EXERCISE: Which lines in the records below hold the word "group"? Copy each of them.

-------- MATERIAL FOR THE TASK --------

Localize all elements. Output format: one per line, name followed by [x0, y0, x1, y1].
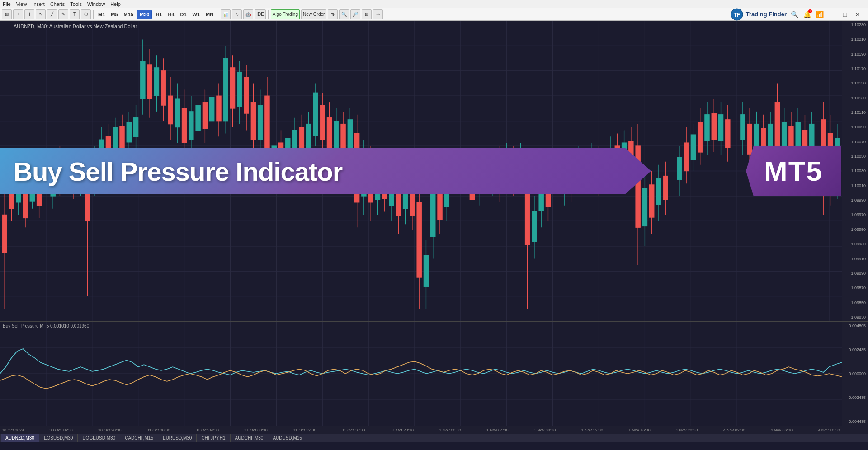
- svg-text:TF: TF: [733, 12, 740, 18]
- price-label-20: 1.09830: [843, 315, 867, 319]
- close-button[interactable]: ✕: [853, 9, 863, 19]
- svg-rect-174: [518, 154, 523, 175]
- time-2: 30 Oct 20:30: [98, 428, 122, 432]
- menu-file[interactable]: File: [3, 1, 11, 7]
- line-button[interactable]: ╱: [47, 9, 57, 19]
- menu-window[interactable]: Window: [87, 1, 105, 7]
- price-label-15: 1.09930: [843, 242, 867, 246]
- svg-rect-100: [244, 77, 249, 113]
- notification-button[interactable]: 🔔1: [802, 9, 812, 19]
- svg-rect-242: [782, 122, 787, 156]
- crosshair-button[interactable]: ✛: [24, 9, 34, 19]
- timeframe-mn[interactable]: MN: [203, 10, 216, 19]
- cursor-button[interactable]: ↖: [36, 9, 46, 19]
- tab-audchf-m30[interactable]: AUDCHF,M30: [231, 434, 269, 442]
- svg-rect-220: [698, 122, 703, 152]
- svg-rect-232: [747, 124, 752, 155]
- zoom-out-chart[interactable]: 🔍: [339, 9, 349, 19]
- maximize-button[interactable]: □: [840, 9, 850, 19]
- price-label-16: 1.09910: [843, 257, 867, 261]
- menu-help[interactable]: Help: [110, 1, 121, 7]
- time-16: 4 Nov 06:30: [771, 428, 793, 432]
- history-button[interactable]: ⇅: [328, 9, 338, 19]
- timeframe-h1[interactable]: H1: [153, 10, 164, 19]
- svg-rect-206: [642, 188, 647, 226]
- price-label-7: 1.10090: [843, 125, 867, 129]
- svg-rect-154: [431, 193, 435, 237]
- svg-rect-254: [828, 133, 832, 187]
- svg-rect-36: [23, 190, 28, 218]
- grid-button[interactable]: ⊞: [362, 9, 372, 19]
- tab-dogeusd-m30[interactable]: DOGEUSD,M30: [78, 434, 120, 442]
- new-chart-button[interactable]: ⊞: [2, 9, 12, 19]
- tab-eurusd-m30[interactable]: EURUSD,M30: [158, 434, 197, 442]
- logo-area: TF Trading Finder 🔍 🔔1 📶 — □ ✕: [731, 8, 866, 21]
- svg-rect-218: [691, 135, 695, 159]
- chart-type-button[interactable]: 📊: [221, 9, 231, 19]
- svg-rect-92: [217, 96, 221, 121]
- text-button[interactable]: T: [70, 9, 80, 19]
- algo-trading-label: Algo Trading: [273, 12, 298, 17]
- svg-rect-248: [802, 130, 807, 161]
- svg-rect-34: [16, 183, 21, 202]
- price-label-19: 1.09850: [843, 300, 867, 305]
- time-axis: 30 Oct 2024 30 Oct 16:30 30 Oct 20:30 31…: [0, 426, 868, 434]
- svg-rect-240: [775, 102, 779, 152]
- shape-button[interactable]: ⬡: [81, 9, 91, 19]
- signal-button[interactable]: 📶: [815, 9, 825, 19]
- svg-rect-224: [712, 113, 716, 140]
- price-label-12: 1.09990: [843, 198, 867, 202]
- svg-rect-234: [754, 124, 759, 152]
- menu-view[interactable]: View: [16, 1, 27, 7]
- svg-rect-178: [532, 212, 537, 242]
- ide-button[interactable]: IDE: [255, 9, 266, 19]
- timeframe-m15[interactable]: M15: [122, 10, 136, 19]
- svg-rect-192: [590, 154, 594, 173]
- timeframe-h4[interactable]: H4: [165, 10, 176, 19]
- tab-audnzd-m30[interactable]: AUDNZD,M30: [1, 434, 39, 442]
- svg-rect-114: [292, 130, 297, 156]
- chart-container: AUDNZD, M30: Australian Dollar vs New Ze…: [0, 21, 868, 442]
- timeframe-d1[interactable]: D1: [178, 10, 189, 19]
- tab-eosusd-m30[interactable]: EOSUSD,M30: [39, 434, 78, 442]
- svg-rect-70: [141, 61, 145, 99]
- svg-rect-146: [403, 180, 408, 208]
- svg-rect-94: [223, 58, 228, 121]
- timeframe-m30[interactable]: M30: [137, 10, 152, 19]
- timeframe-w1[interactable]: W1: [190, 10, 203, 19]
- time-1: 30 Oct 16:30: [49, 428, 73, 432]
- menu-charts[interactable]: Charts: [50, 1, 65, 7]
- tab-audusd-m15[interactable]: AUDUSD,M15: [268, 434, 307, 442]
- tab-chfjpy-h1[interactable]: CHFJPY,H1: [197, 434, 230, 442]
- timeframe-m1[interactable]: M1: [96, 10, 107, 19]
- svg-rect-98: [237, 72, 242, 107]
- autoscroll-button[interactable]: ⇢: [373, 9, 383, 19]
- svg-rect-256: [835, 138, 840, 179]
- price-label-3: 1.10170: [843, 66, 867, 71]
- zoom-in-chart[interactable]: 🔎: [350, 9, 360, 19]
- indicators-button[interactable]: ∿: [232, 9, 242, 19]
- svg-rect-84: [189, 112, 193, 140]
- svg-rect-186: [569, 168, 573, 191]
- price-label-4: 1.10150: [843, 81, 867, 85]
- timeframe-m5[interactable]: M5: [108, 10, 120, 19]
- new-order-button[interactable]: New Order: [301, 9, 326, 19]
- svg-rect-140: [382, 166, 387, 198]
- indicator-label: Buy Sell Pressure MT5 0.001010 0.001960: [3, 323, 89, 328]
- expert-button[interactable]: 🤖: [243, 9, 253, 19]
- indicator-price-axis: 0.004805 0.002435 0.000000 -0.002435 -0.…: [842, 322, 868, 426]
- menu-insert[interactable]: Insert: [32, 1, 45, 7]
- main-chart[interactable]: AUDNZD, M30: Australian Dollar vs New Ze…: [0, 21, 868, 322]
- algo-trading-button[interactable]: Algo Trading: [271, 9, 300, 19]
- svg-rect-48: [65, 162, 69, 181]
- minimize-button[interactable]: —: [827, 9, 837, 19]
- svg-rect-118: [307, 124, 311, 148]
- indicator-level-0: 0.004805: [843, 323, 867, 328]
- zoom-in-button[interactable]: +: [13, 9, 23, 19]
- svg-rect-198: [615, 146, 619, 170]
- search-button[interactable]: 🔍: [789, 9, 799, 19]
- tab-cadchf-m15[interactable]: CADCHF,M15: [120, 434, 158, 442]
- draw-button[interactable]: ✎: [58, 9, 68, 19]
- menu-tools[interactable]: Tools: [70, 1, 82, 7]
- svg-rect-226: [718, 115, 723, 141]
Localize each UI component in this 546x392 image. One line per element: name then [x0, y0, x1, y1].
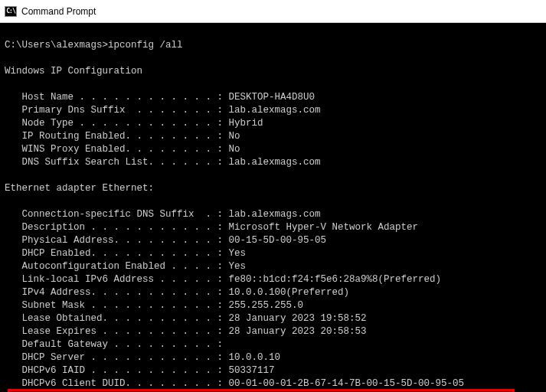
prompt-line: C:\Users\alexmags>ipconfig /all: [5, 40, 183, 51]
row-link-local-ipv6: Link-local IPv6 Address . . . . . : fe80…: [5, 274, 441, 285]
row-host-name: Host Name . . . . . . . . . . . . : DESK…: [5, 92, 315, 103]
row-dhcp-server: DHCP Server . . . . . . . . . . . : 10.0…: [5, 352, 280, 363]
terminal-output[interactable]: C:\Users\alexmags>ipconfig /all Windows …: [0, 23, 546, 392]
row-dns-suffix-search: DNS Suffix Search List. . . . . . : lab.…: [5, 157, 321, 168]
section-ip-config: Windows IP Configuration: [5, 66, 142, 77]
row-default-gateway: Default Gateway . . . . . . . . . :: [5, 339, 223, 350]
row-lease-expires: Lease Expires . . . . . . . . . . : 28 J…: [5, 326, 367, 337]
row-lease-obtained: Lease Obtained. . . . . . . . . . : 28 J…: [5, 313, 367, 324]
row-dhcpv6-iaid: DHCPv6 IAID . . . . . . . . . . . : 5033…: [5, 365, 275, 376]
row-ip-routing: IP Routing Enabled. . . . . . . . : No: [5, 131, 240, 142]
row-primary-dns-suffix: Primary Dns Suffix . . . . . . . : lab.a…: [5, 105, 321, 116]
row-description: Description . . . . . . . . . . . : Micr…: [5, 222, 418, 233]
row-ipv4-address: IPv4 Address. . . . . . . . . . . : 10.0…: [5, 287, 349, 298]
command-prompt-icon: C:\: [5, 6, 17, 17]
command-text: ipconfig /all: [108, 40, 183, 51]
row-dhcp-enabled: DHCP Enabled. . . . . . . . . . . : Yes: [5, 248, 246, 259]
row-wins-proxy: WINS Proxy Enabled. . . . . . . . : No: [5, 144, 240, 155]
row-autoconfig: Autoconfiguration Enabled . . . . : Yes: [5, 261, 246, 272]
row-node-type: Node Type . . . . . . . . . . . . : Hybr…: [5, 118, 263, 129]
window-title: Command Prompt: [21, 6, 96, 17]
row-conn-dns-suffix: Connection-specific DNS Suffix . : lab.a…: [5, 209, 321, 220]
window-titlebar: C:\ Command Prompt: [0, 0, 546, 23]
row-dhcpv6-client-duid: DHCPv6 Client DUID. . . . . . . . : 00-0…: [5, 378, 464, 389]
row-physical-address: Physical Address. . . . . . . . . : 00-1…: [5, 235, 326, 246]
prompt-path: C:\Users\alexmags>: [5, 40, 108, 51]
section-ethernet-adapter: Ethernet adapter Ethernet:: [5, 183, 154, 194]
row-subnet-mask: Subnet Mask . . . . . . . . . . . : 255.…: [5, 300, 303, 311]
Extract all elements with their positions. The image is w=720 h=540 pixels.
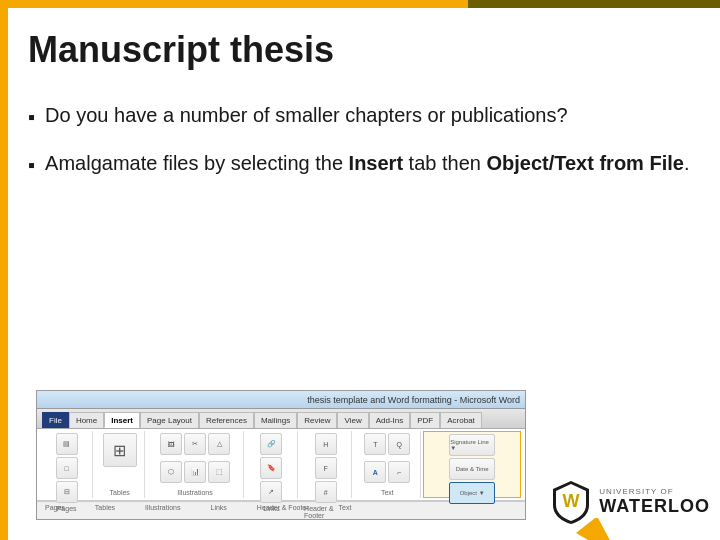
tables-icons: ⊞ (103, 433, 137, 487)
left-accent-bar (0, 8, 8, 540)
word-titlebar: thesis template and Word formatting - Mi… (37, 391, 525, 409)
word-screenshot: thesis template and Word formatting - Mi… (36, 390, 526, 520)
ribbon-tabs: File Home Insert Page Layout References … (37, 409, 525, 429)
header-icon[interactable]: H (315, 433, 337, 455)
smartart-icon[interactable]: ⬡ (160, 461, 182, 483)
svg-text:W: W (563, 491, 580, 511)
top-bar-dark (468, 0, 720, 8)
word-titlebar-text: thesis template and Word formatting - Mi… (307, 395, 520, 405)
illustrations-label: Illustrations (177, 489, 212, 496)
datetime-icon[interactable]: Date & Time (449, 458, 495, 480)
ribbon-tab-insert[interactable]: Insert (104, 412, 140, 428)
bullet-marker-2: ▪ (28, 151, 35, 179)
page-title: Manuscript thesis (28, 28, 690, 71)
pages-icons: ▤ □ ⊟ (45, 433, 88, 503)
bullet-bold-insert: Insert (349, 152, 403, 174)
ribbon-tab-pagelayout[interactable]: Page Layout (140, 412, 199, 428)
picture-icon[interactable]: 🖼 (160, 433, 182, 455)
sigline-icon[interactable]: Signature Line ▼ (449, 434, 495, 456)
bullet-text-2b: tab then (403, 152, 486, 174)
clipart-icon[interactable]: ✂ (184, 433, 206, 455)
bullet-text-2c: . (684, 152, 690, 174)
bullet-text-2: Amalgamate files by selecting the Insert… (45, 149, 689, 177)
footer-icon[interactable]: F (315, 457, 337, 479)
blank-page-icon[interactable]: □ (56, 457, 78, 479)
word-ribbon: File Home Insert Page Layout References … (37, 409, 525, 520)
footer-text: Text (339, 504, 352, 517)
ribbon-tab-view[interactable]: View (337, 412, 368, 428)
bullet-text-1: Do you have a number of smaller chapters… (45, 101, 568, 129)
tables-label: Tables (110, 489, 130, 496)
page-break-icon[interactable]: ⊟ (56, 481, 78, 503)
bullet-marker-1: ▪ (28, 103, 35, 131)
bookmark-icon[interactable]: 🔖 (260, 457, 282, 479)
main-content: Manuscript thesis ▪ Do you have a number… (8, 8, 720, 540)
university-logo: W UNIVERSITY OF WATERLOO (551, 479, 710, 525)
ribbon-group-tables: ⊞ Tables (95, 431, 145, 498)
headerfooter-icons: H F # (304, 433, 347, 503)
hyperlink-icon[interactable]: 🔗 (260, 433, 282, 455)
ribbon-tab-references[interactable]: References (199, 412, 254, 428)
ribbon-group-object: Signature Line ▼ Date & Time Object ▼ (423, 431, 521, 498)
ribbon-group-pages: ▤ □ ⊟ Pages (41, 431, 93, 498)
footer-links: Links (211, 504, 227, 517)
list-item: ▪ Do you have a number of smaller chapte… (28, 101, 690, 131)
illustrations-icons: 🖼 ✂ △ ⬡ 📊 ⬚ (151, 433, 239, 487)
logo-text: UNIVERSITY OF WATERLOO (599, 487, 710, 517)
ribbon-tab-review[interactable]: Review (297, 412, 337, 428)
shapes-icon[interactable]: △ (208, 433, 230, 455)
dropcap-icon[interactable]: ⌐ (388, 461, 410, 483)
footer-illustrations: Illustrations (145, 504, 180, 517)
waterloo-label: WATERLOO (599, 496, 710, 517)
bullet-text-2a: Amalgamate files by selecting the (45, 152, 349, 174)
wordart-icon[interactable]: A (364, 461, 386, 483)
ribbon-tab-file[interactable]: File (42, 412, 69, 428)
cover-page-icon[interactable]: ▤ (56, 433, 78, 455)
ribbon-tab-addins[interactable]: Add-Ins (369, 412, 411, 428)
object-icons: Signature Line ▼ Date & Time Object ▼ (428, 434, 516, 504)
ribbon-tab-acrobat[interactable]: Acrobat (440, 412, 482, 428)
ribbon-tab-home[interactable]: Home (69, 412, 104, 428)
ribbon-group-headerfooter: H F # Header & Footer (300, 431, 352, 498)
footer-headerfooter: Header & Footer (257, 504, 309, 517)
screenshot-icon[interactable]: ⬚ (208, 461, 230, 483)
ribbon-tab-mailings[interactable]: Mailings (254, 412, 297, 428)
ribbon-tab-pdf[interactable]: PDF (410, 412, 440, 428)
list-item: ▪ Amalgamate files by selecting the Inse… (28, 149, 690, 179)
chart-icon[interactable]: 📊 (184, 461, 206, 483)
text-label: Text (381, 489, 394, 496)
shield-icon: W (551, 479, 591, 525)
bullet-bold-object: Object/Text from File (486, 152, 683, 174)
footer-tables: Tables (95, 504, 115, 517)
footer-pages: Pages (45, 504, 65, 517)
university-label: UNIVERSITY OF (599, 487, 673, 496)
text-icons: T Q A ⌐ (358, 433, 416, 487)
table-icon[interactable]: ⊞ (103, 433, 137, 467)
top-bar-gold (0, 0, 468, 8)
quickparts-icon[interactable]: Q (388, 433, 410, 455)
textbox-icon[interactable]: T (364, 433, 386, 455)
top-accent-bar (0, 0, 720, 8)
crossref-icon[interactable]: ↗ (260, 481, 282, 503)
ribbon-group-illustrations: 🖼 ✂ △ ⬡ 📊 ⬚ Illustrations (147, 431, 244, 498)
pagenum-icon[interactable]: # (315, 481, 337, 503)
ribbon-content: ▤ □ ⊟ Pages ⊞ Tables 🖼 (37, 429, 525, 501)
links-icons: 🔗 🔖 ↗ (250, 433, 293, 503)
ribbon-group-links: 🔗 🔖 ↗ Links (246, 431, 298, 498)
bullet-list: ▪ Do you have a number of smaller chapte… (28, 101, 690, 179)
object-icon[interactable]: Object ▼ (449, 482, 495, 504)
ribbon-group-text: T Q A ⌐ Text (354, 431, 421, 498)
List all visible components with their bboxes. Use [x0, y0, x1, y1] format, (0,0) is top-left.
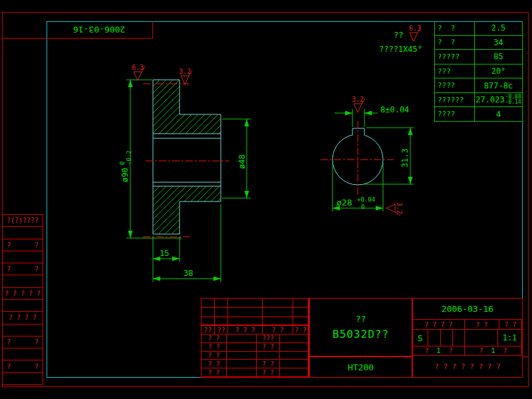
hatch-lower — [153, 186, 221, 233]
dim-15: 15 — [160, 249, 169, 258]
material-cell: HT200 — [309, 356, 412, 378]
svg-text:31.3: 31.3 — [400, 148, 410, 168]
dim-slot-depth: 31.3 — [400, 148, 410, 168]
svg-text:3.2: 3.2 — [352, 96, 364, 103]
scale-value: 1:1 — [498, 330, 522, 346]
svg-text:3.2: 3.2 — [179, 68, 191, 75]
finish-note: ?? 6.3 ????1X45° — [379, 25, 422, 54]
dim-38: 38 — [184, 269, 193, 278]
keyway-mask — [352, 131, 365, 136]
surface-finish-icon: 6.3 — [132, 64, 145, 80]
svg-text:ø48: ø48 — [237, 154, 247, 169]
sheet-cell: ? 1 ? — [413, 346, 465, 355]
svg-text:-0.2: -0.2 — [126, 150, 132, 165]
surface-finish-icon: 3.2 — [179, 68, 192, 84]
dimension-lines — [126, 80, 251, 282]
svg-text:ø90: ø90 — [120, 168, 130, 182]
weight-symbol: S — [413, 330, 428, 346]
svg-text:0: 0 — [119, 162, 126, 165]
header-cell: ?? — [201, 326, 215, 334]
title-block-name-area: ?? B5032D?? — [309, 298, 412, 356]
title-block-left-header: ?? ?? ? ? ? ? ? ? ? — [201, 326, 309, 334]
drawing-subtitle: ?? — [356, 314, 366, 324]
svg-text:ø28: ø28 — [336, 198, 352, 207]
header-cell: ?? — [215, 326, 228, 334]
drawing-number: B5032D?? — [332, 328, 389, 340]
svg-text:3.2: 3.2 — [396, 202, 403, 214]
dim-dia48: ø48 — [237, 154, 247, 169]
title-block-sheet-row: ? 1 ? ? 1 ? — [412, 346, 523, 356]
header-cell: ? ? ? — [228, 326, 263, 334]
date-label: 2006-03-16 — [442, 304, 493, 314]
header-cell: ? ? — [263, 326, 293, 334]
bore-end-view: 8±0.04 31.3 ø28 +0.04 0 3.2 3.2 — [321, 96, 414, 215]
title-block-left-rows: ? ???? ? ?? ? ? ? ? ?? ? ? ?? ? — [201, 334, 309, 378]
note-detail: ????1X45° — [379, 45, 422, 54]
surface-finish-icon: 6.3 — [409, 25, 421, 41]
svg-text:6.3: 6.3 — [132, 64, 144, 71]
svg-text:+0.04: +0.04 — [357, 196, 375, 203]
hatch-upper — [153, 80, 221, 134]
title-block-signature-row: ? ? ? ? ? ? ? ? — [412, 320, 523, 330]
svg-text:6.3: 6.3 — [409, 25, 421, 32]
note-prefix: ?? — [394, 31, 403, 40]
title-block-scale-row: S 1:1 — [412, 330, 523, 346]
title-block-left-top — [201, 298, 309, 326]
svg-text:0: 0 — [361, 203, 364, 210]
material-label: HT200 — [348, 362, 374, 372]
title-block-date-cell: 2006-03-16 — [412, 298, 523, 320]
cad-drawing-sheet: 2006-03-16 ? ? 2.5 ? ? 34 ????? 85 ??? 2… — [0, 0, 532, 399]
title-block-bottom-row: ? ? ? ? ? ? ? ? — [412, 356, 523, 378]
surface-finish-icon: 3.2 — [386, 202, 403, 215]
sheet-cell: ? 1 ? — [465, 346, 522, 355]
header-cell: ? ? — [293, 326, 309, 334]
dimension-arrows — [128, 80, 249, 281]
dim-slot-width: 8±0.04 — [380, 105, 409, 114]
surface-finish-icon: 3.2 — [352, 96, 365, 112]
bore-lines — [153, 134, 221, 186]
gear-section-view: ø90 0 -0.2 ø48 15 38 6.3 3.2 — [119, 64, 251, 282]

--------

RESPONSE BOX:
ribbon-group-tables: ⊞ Tables (95, 431, 145, 498)
ribbon-group-object: Signature Line ▼ Date & Time Object ▼ (423, 431, 521, 498)
ribbon-group-pages: ▤ □ ⊟ Pages (41, 431, 93, 498)
ribbon-group-headerfooter: H F # Header & Footer (300, 431, 352, 498)
ribbon-group-illustrations: 🖼 ✂ △ ⬡ 📊 ⬚ Illustrations (147, 431, 244, 498)
ribbon-group-links: 🔗 🔖 ↗ Links (246, 431, 298, 498)
ribbon-group-text: T Q A ⌐ Text (354, 431, 421, 498)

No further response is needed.